Problem description:
Tally the lines in the records below that contain "phẩm" and return only the result.

Task material:
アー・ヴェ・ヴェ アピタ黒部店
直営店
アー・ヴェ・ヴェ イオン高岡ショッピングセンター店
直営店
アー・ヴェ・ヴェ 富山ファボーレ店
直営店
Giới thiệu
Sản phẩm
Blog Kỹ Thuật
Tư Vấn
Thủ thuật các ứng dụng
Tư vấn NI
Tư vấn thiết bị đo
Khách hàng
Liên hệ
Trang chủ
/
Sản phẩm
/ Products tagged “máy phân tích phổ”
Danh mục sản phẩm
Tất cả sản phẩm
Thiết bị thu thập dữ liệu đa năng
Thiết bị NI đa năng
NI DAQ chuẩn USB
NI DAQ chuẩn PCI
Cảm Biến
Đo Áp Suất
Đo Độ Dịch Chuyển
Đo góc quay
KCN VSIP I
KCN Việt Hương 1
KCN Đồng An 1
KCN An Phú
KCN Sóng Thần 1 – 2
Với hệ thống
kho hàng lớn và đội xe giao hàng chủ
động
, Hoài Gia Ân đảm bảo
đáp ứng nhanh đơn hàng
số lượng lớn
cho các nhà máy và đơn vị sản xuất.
--
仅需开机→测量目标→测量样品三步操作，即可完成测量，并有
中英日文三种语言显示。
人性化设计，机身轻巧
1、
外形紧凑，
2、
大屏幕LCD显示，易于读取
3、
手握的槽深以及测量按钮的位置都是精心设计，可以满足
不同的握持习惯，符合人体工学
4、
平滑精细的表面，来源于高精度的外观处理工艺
==
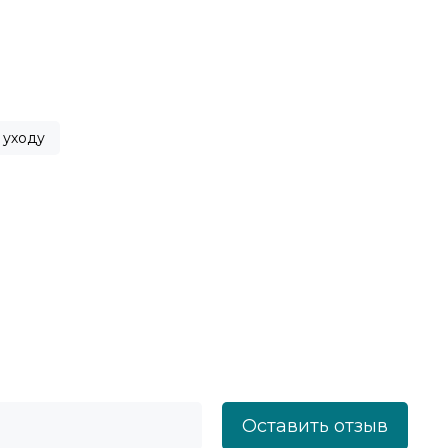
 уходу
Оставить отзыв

Written answer:
4